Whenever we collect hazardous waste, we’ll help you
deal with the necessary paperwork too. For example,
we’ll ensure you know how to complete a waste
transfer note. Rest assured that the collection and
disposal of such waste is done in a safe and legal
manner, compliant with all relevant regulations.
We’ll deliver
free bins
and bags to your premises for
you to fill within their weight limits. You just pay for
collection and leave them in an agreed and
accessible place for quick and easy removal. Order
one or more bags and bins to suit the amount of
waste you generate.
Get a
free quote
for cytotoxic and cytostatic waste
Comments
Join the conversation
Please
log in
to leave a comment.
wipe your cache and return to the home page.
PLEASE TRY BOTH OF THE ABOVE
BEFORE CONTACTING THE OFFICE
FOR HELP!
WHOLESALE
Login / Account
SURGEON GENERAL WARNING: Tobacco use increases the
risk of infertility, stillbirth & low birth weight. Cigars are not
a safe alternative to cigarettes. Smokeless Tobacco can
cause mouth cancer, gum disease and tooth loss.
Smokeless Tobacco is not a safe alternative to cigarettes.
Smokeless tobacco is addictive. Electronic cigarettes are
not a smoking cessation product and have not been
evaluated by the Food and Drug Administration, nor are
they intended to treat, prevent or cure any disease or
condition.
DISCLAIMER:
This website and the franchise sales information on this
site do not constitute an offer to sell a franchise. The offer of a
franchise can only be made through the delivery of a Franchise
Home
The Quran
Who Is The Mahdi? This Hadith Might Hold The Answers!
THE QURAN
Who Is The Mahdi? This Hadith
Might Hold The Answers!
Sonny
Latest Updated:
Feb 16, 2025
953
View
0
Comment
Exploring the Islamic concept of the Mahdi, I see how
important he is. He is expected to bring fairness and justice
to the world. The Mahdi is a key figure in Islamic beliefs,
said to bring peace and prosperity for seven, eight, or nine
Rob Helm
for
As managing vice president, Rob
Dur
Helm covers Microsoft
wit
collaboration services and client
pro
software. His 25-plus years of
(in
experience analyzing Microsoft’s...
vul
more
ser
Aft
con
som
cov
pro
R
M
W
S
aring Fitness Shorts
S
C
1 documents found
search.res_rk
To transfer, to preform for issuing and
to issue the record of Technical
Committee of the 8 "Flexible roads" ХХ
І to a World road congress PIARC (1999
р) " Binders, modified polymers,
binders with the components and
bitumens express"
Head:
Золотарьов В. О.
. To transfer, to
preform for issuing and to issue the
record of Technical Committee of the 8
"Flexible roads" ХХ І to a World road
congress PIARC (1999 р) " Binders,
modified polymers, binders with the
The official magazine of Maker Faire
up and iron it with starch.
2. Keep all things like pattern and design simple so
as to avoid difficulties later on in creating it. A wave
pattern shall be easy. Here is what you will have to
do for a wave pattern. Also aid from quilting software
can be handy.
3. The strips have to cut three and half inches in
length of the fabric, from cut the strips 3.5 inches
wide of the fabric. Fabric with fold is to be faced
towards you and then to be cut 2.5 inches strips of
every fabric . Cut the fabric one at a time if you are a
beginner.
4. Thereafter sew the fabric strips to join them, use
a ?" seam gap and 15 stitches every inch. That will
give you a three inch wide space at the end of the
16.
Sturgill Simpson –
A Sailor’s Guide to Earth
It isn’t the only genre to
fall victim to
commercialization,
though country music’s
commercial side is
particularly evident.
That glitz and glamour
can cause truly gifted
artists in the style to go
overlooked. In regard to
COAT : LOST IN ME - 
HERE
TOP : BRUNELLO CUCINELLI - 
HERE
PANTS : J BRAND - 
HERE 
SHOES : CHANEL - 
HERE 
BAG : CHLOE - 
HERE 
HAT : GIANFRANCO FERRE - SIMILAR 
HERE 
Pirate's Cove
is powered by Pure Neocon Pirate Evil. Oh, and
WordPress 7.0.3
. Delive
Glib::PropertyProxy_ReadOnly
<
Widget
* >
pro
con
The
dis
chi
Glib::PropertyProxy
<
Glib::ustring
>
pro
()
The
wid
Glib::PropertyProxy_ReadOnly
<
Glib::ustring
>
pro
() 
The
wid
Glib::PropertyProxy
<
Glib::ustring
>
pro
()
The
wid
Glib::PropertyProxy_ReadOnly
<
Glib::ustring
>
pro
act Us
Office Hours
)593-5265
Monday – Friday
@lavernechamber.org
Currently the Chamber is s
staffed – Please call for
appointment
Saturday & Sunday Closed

# # # #

## WHAT IS REQUIRED
Filter the lines above so that only those with the string "bags" remain, then copy them.

## WRITTEN SOLUTION
and bags to your premises for
one or more bags and bins to suit the amount of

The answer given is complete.